It is getting water in the engine somewhere. Blown head gasket, leaking riser gaskets, intake leaking or just the valve being open and sitting with water in the block. You are going to have to rebuild anyway or least a valve job...just make sure everything is correct going back together.

DonziJon
09-11-2010, 07:13 PM
If you had stock cast iron risers/elbows I would suggest a pinhole in the riser letting water into the exhaust manifolds and therefore into the cylinders.

My first encounter with this was at 190 hours since new. I think the port side is the first likely place. :lookaroun:

poorboy
09-11-2010, 07:17 PM
I agree with the valve job or hopefully not,possible rebuild. The header manifolds are blocked off in casting at the riser and all water to be discharged flows thru a hose coming out the top of the manifold and going into the front of the riser. A ring gasket at the manifold/riser meeting surface seals exhaust only on the stainless marine setup. The rectangle port intake manifold does have a exhaust cross over to warm the choke thermo if used and exhaust flows from #5 to #4 exhaust ports. That may have been how the water got from the stuck valve side (left) to the right side. Then like you said, a blown intake gasket or head gasket are possibles too. just would like to find the problem and be sure I fixed it before putting the motor back in. Tomorrow I will get a chance to take the heads and intake off and go from there. Thanks for the response!:yes:

poorboy
09-12-2010, 03:11 PM
Ouch! at 190 hrs you would not think of a riser problem yet. sounds like that may have been a casting issue. I had another 454 a few years ago start missing and it had low compression on #2 @ 60 lbs. The valve face was just starting to rust some and that was caused by the intake gasket leaking at the water passage next to #2. that motor had under 300 hrs on it but was an ocean deweller. I got the intake off today and found no sealer on the intake threads and something other than black RV was used for sealer at the front and back. what ever it was it had some holding power. All intake ports of the heads were moist. Heads come off tomorrow eve. I dumped the oil filter and no water was found there. The motor was a mercury reman. as indicated by a tag but the rocker arms are comp. cam. roller tips. which gives me the idea the original heads were used on a merc short block. If I don't find any sure signs of a problem I will have the heads magnafluxed to check for cracks. Thanks for the response.:yes:

mrfixxall
09-12-2010, 04:05 PM
on another note,BBC valve guides go through the water ports in the heads,may have some leaking into the ports..also if a exhaust valve was stuck open whyle runnning it will act like a vacume cleaner and suck water back into the engine..

poorboy
09-13-2010, 08:24 PM
Thanks Mr. Fixall, that comfirms my same conclusion of where all the water came from and a leaking valve guide may have caused the valve to stick in the first place. I've contacted the machine shop and they will check both heads out as soon as I can get them there. Is that a monte you restored in the pic.? I sold a restored 71SS a few yrs ago and presently restoring a 70 monte w/BB (not orig.)

mrfixxall
09-13-2010, 11:03 PM
Thanks Mr. Fixall, that comfirms my same conclusion of where all the water came from and a leaking valve guide may have caused the valve to stick in the first place. I've contacted the machine shop and they will check both heads out as soon as I can get them there. Is that a monte you restored in the pic.? I sold a restored 71SS a few yrs ago and presently restoring a 70 monte w/BB (not orig.)

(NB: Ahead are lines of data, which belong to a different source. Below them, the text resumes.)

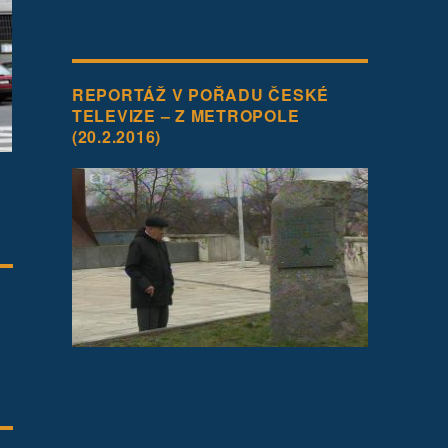
REPORTÁŽ V POŘADU ČESKÉ
TELEVIZE – Z METROPOLE
(20.2.2016)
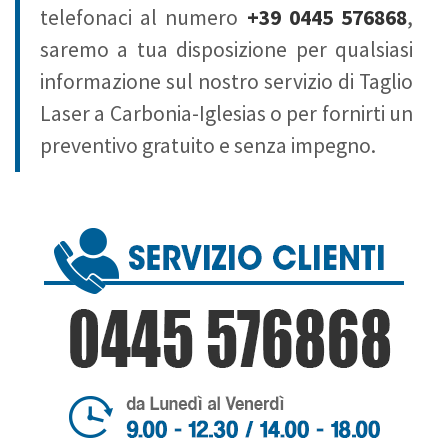
telefonaci al numero
+39 0445 576868
,
saremo a tua disposizione per qualsiasi
informazione sul nostro servizio di Taglio
Laser a Carbonia-Iglesias o per fornirti un
preventivo gratuito e senza impegno.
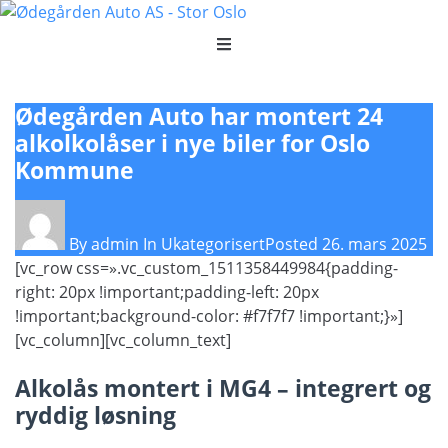
Ødegården Auto har montert 24
alkolkolåser i nye biler for Oslo
Kommune
By
admin
In
Ukategorisert
Posted
26. mars 2025
[vc_row css=».vc_custom_1511358449984{padding-
right: 20px !important;padding-left: 20px
!important;background-color: #f7f7f7 !important;}»]
[vc_column][vc_column_text]
Alkolås montert i MG4 – integrert og
ryddig løsning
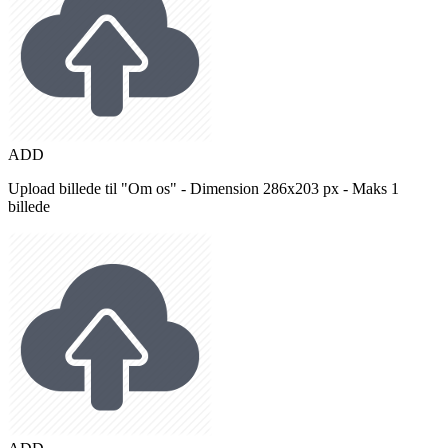
ADD
Upload billede til "Om os" - Dimension 286x203 px - Maks 1
billede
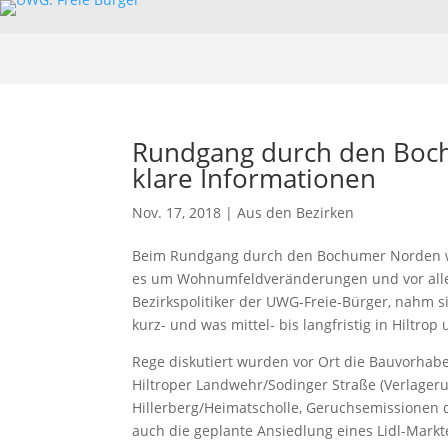
Rundgang durch den Boc
klare Informationen
Nov. 17, 2018
|
Aus den Bezirken
Beim Rundgang durch den Bochumer Norden wur
es um Wohnumfeldveränderungen und vor all
Bezirkspolitiker der UWG-Freie-Bürger, nahm si
kurz- und was mittel- bis langfristig in Hiltrop
Rege diskutiert wurden vor Ort die Bauvorhaben
Hiltroper Landwehr/Sodinger Straße (Verlage
Hillerberg/Heimatscholle, Geruchsemissionen 
auch die geplante Ansiedlung eines Lidl-Markt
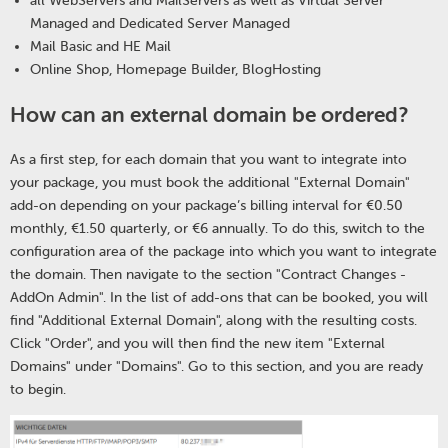
all WebServers and MailServers as well as Virtual Server
Managed and Dedicated Server Managed
Mail Basic and HE Mail
Online Shop, Homepage Builder, BlogHosting
How can an external domain be ordered?
As a first step, for each domain that you want to integrate into
your package, you must book the additional "External Domain"
add-on depending on your package’s billing interval for €0.50
monthly, €1.50 quarterly, or €6 annually. To do this, switch to the
configuration area of the package into which you want to integrate
the domain. Then navigate to the section "Contract Changes -
AddOn Admin". In the list of add-ons that can be booked, you will
find "Additional External Domain", along with the resulting costs.
Click "Order", and you will then find the new item "External
Domains" under "Domains". Go to this section, and you are ready
to begin.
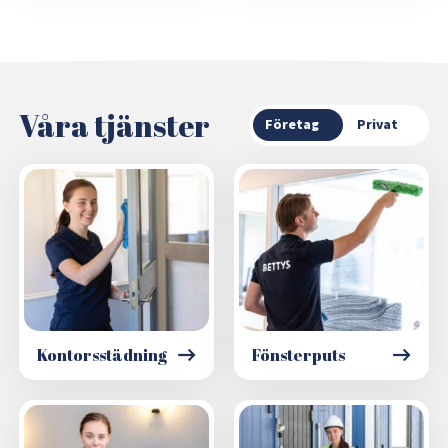
Våra tjänster
Företag
Privat
Kontorsstädning
Fönsterputs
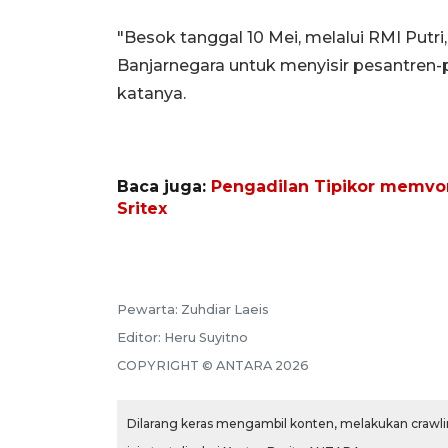
"Besok tanggal 10 Mei, melalui RMI Putr
Banjarnegara untuk menyisir pesantren-p
katanya.
Baca juga:
Pengadilan Tipikor memvon
Sritex
Pewarta:
Zuhdiar Laeis
Editor:
Heru Suyitno
COPYRIGHT ©
ANTARA
2026
Dilarang keras mengambil konten, melakukan crawlin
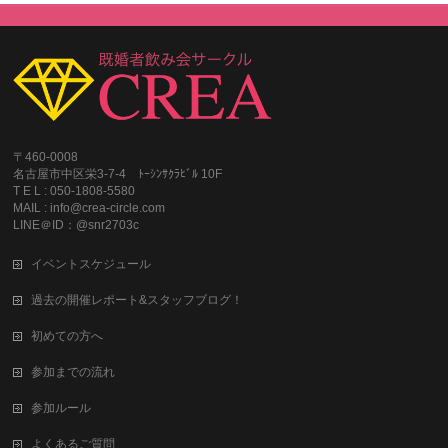
〒460-0008
名古屋市中区栄3-7-4 ﾄｰｼﾝｻｸﾗﾋﾞﾙ 10F
T E L : 050-1808-5580
MAIL : info@crea-circle.com
LINE＠ID：@snr2703c
イベントスケジュール
過去の開催レポート&スタッフブログ！
初めての方へ
参加までの流れ
参加ルール
よくあるご質問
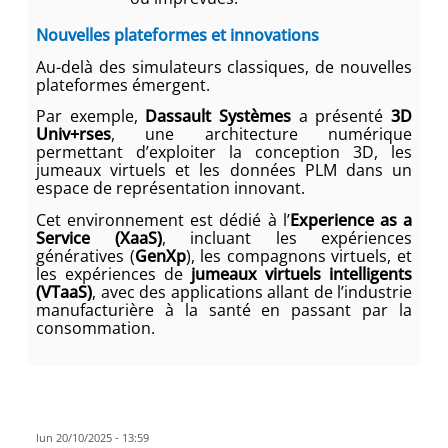
Nouvelles plateformes et innovations
Au-delà des simulateurs classiques, de nouvelles
plateformes émergent.
Par exemple,
Dassault Systèmes
a présenté
3D
Univ+rses
, une architecture numérique
permettant d’exploiter la conception 3D, les
jumeaux virtuels et les données PLM dans un
espace de représentation innovant.
Cet environnement est dédié à l’
Experience as a
Service (XaaS)
, incluant les expériences
génératives (
GenXp
), les compagnons virtuels, et
les expériences de
jumeaux virtuels intelligents
(VTaaS)
, avec des applications allant de l’industrie
manufacturière à la santé en passant par la
consommation.
lun 20/10/2025 - 13:59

Yes that is my first baby,, Its my first car, i bought it when i was 15 (1980)for $300..its a factory ls3 car, 1972 BBC 400 t 400 rear swaybay and rear boxed lower control arms, 12 bolt, buckets factory tach and guages..

Better pic here post 29

http://www.donzi.net/forums/showthread.php?t=61099&page=2

poorboy
09-14-2010, 08:02 PM
Real nice monte for sure and rare LS 3 BB. Super restore. My dad bought a brand new 72 monte SB and I always liked that car. I finally got it from him mid 80's and let it go 8 yrs later. bought the 71 SS 1/2 restored in 2000. It was classic copper and I changed the top from tan to black, LS5 454, auto, buckets, PW, etc. build sheet ralleye wheels. then I got a 67 Chevelle BB,RED 90% restored. finished it and the monte, came across an LS6 4 spd 70 Chevelle stored since 75 and sold the monte to restore the chevelle. never restored it and sold it a couple yrs ago and recently bought the donzi. Figured I could have more fun with the donzi then the 70 chevelle which would not have been driven much at all. Used the donzi 4 times now this. Always something! With little nice weather left in my area this may become a winter project and I'll just start the fall striper fishing alittle earlier with the other boat.

A2VeeDub
09-15-2010, 11:18 AM
My fathers boat (22C w/ 454 and stainless marine manifolds) had similar issues. He was running a little bit bigger cam though. He ended up adding extensions to the stainless risers to force the introduction of water into the exhaust further down the pipes. It got rid of about 95% of the problem.

poorboy
09-15-2010, 08:38 PM
Can you remember about how much he added? I guess it is not critical to add 4 inches or more, would just need to remove the riser if one needed to pull the motor. that is no problem compared to the water issue. The machine shop will pressure checks the heads and if nothing found then it must be the headers. I heard of another brand having that problem also, Thanks much for the info!:yes: I pulled the heads this eve and could not find any signs of a leak anywhere in the motor itself. all gaskets were good. Pistons and cylinder walls all good. Valve must have stuck hard from not being used for 60 days. Does anyone know how much the stainless headers help horsepower wise????

mrfixxall
09-15-2010, 09:14 PM
Can you remember about how much he added? I guess it is not critical to add 4 inches or more, would just need to remove the riser if one needed to pull the motor. that is no problem compared to the water issue. The machine shop will pressure checks the heads and if nothing found then it must be the headers. I heard of another brand having that problem also, Thanks much for the info!:yes: I pulled the heads this eve and could not find any signs of a leak anywhere in the motor itself. all gaskets were good. Pistons and cylinder walls all good. Valve must have stuck hard from not being used for 60 days. Does anyone know how much the stainless headers help horsepower wise????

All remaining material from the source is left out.